Why aren't active headphones equalized to a flat frequency response?

When you put something to your ear reproducing standard stereo recordings, you don't want a flat frequency response because the head-related transfer function that normally comes into play for a sound source much further away looks very different when the source is against your ear.

Let me quote you a couple of paragraphs from a book:

Of all the components in the electroacoustic transmission chain, headphones are the most controversial. High fidelity in its true sense, involving not only timbre but also spatial localization, is associated more with loudspeaker stereophony due to the well-known in-head localization of headphones. And yet binaural recordings with a dummy head, which are the most promising for true-to-life high fidelity, are destined for headphone reproduction. Even in their heyday they found no place in routine recording and broadcasting. At that time the causes were unreliable frontal localization, incompatibility with loudspeaker reproduction, as well as their tendency to be unaesthetic. Since digital signal processing (DSP) can filter routinely using binaural head-related transfer functions, HRTF, dummy heads are no longer needed.

Still the most common application of headphones is to feed them with stereo signals originally intended for loudspeakers. This raises the question of the ideal frequency response. For other devices in the transmission chain (Fig. 14.1), such as microphones, amplifiers and loudspeakers, a flat response is usually the design objective, with easily definable departures from this response in special cases. A loudspeaker is required to produce a flat SPL response at a distance of typically 1 m. The free-field SPL at this point reproduces the SPL at the microphone location in the sound field of, say, a concert being recorded. Listening to the recording in front of a LS, the head of the listener distorts the SPL linearly by diffraction. His ear signals no longer show a flat response. However, this need not concern the loudspeaker manufacturer, since this would also have happened if the listener had been present at the live performance. On the other hand, the headphone manufacturer is directly concerned with producing these ear signals. The requirements laid down in the standards have led to the free field calibrated headphone, whose frequency response replicates the ear signals for a loudspeaker in front, as well as the diffuse field calibration, in which the aim is to replicate the SPL in the ear of a listener for sound impinging from all directions. It is assumed that many loudspeakers have incoherent sources each with a flat voltage response.

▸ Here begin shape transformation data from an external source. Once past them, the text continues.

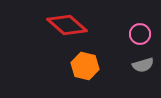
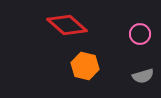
gray semicircle: moved 11 px down
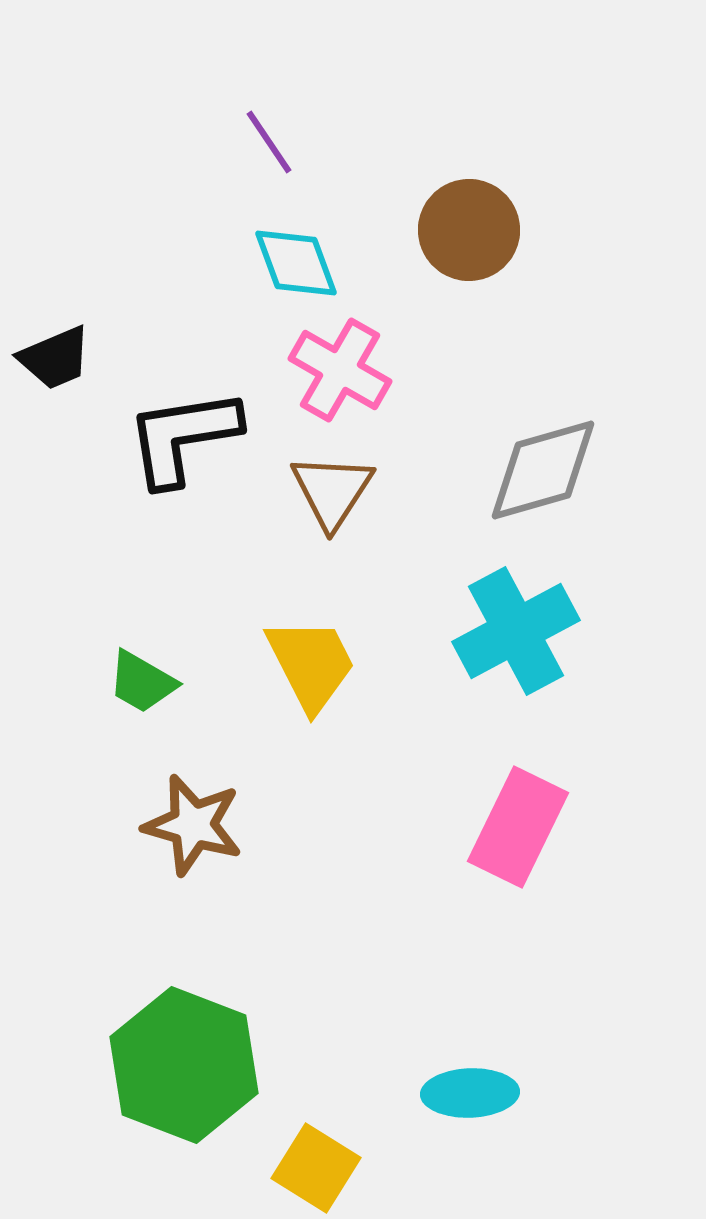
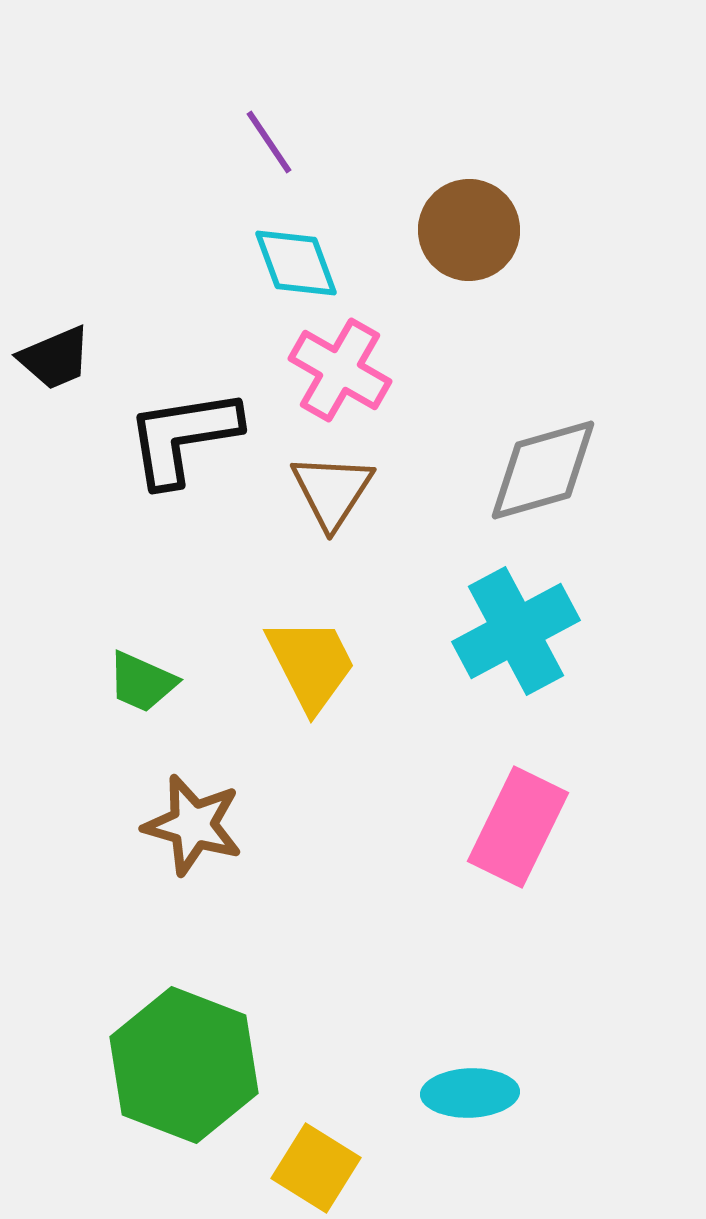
green trapezoid: rotated 6 degrees counterclockwise
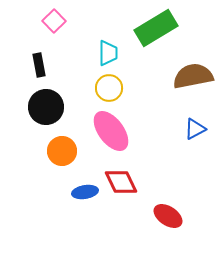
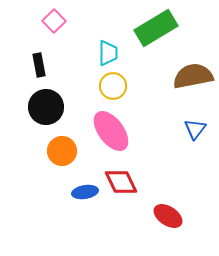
yellow circle: moved 4 px right, 2 px up
blue triangle: rotated 25 degrees counterclockwise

enter image description here

(a) Free-field response: For want of any better reference, the various international and other standards have set up the following requirement for high-fidelity headphones: the frequency response and perceived loudness for a constant voltage mono signal input is to approximate that of a flat response loudspeaker in front of the listener under anechoic conditions. The free-field (FF) transfer function of a headphone at a given frequency (1000 Hz chosen as 0 dB reference) is equal to the amount in dB by which the headphone signal is to be amplified to give equal loudness. Averaging over a minimum number of subjects (typically eight) is required. [...] Figure 14.76 shows a typical tolerance field.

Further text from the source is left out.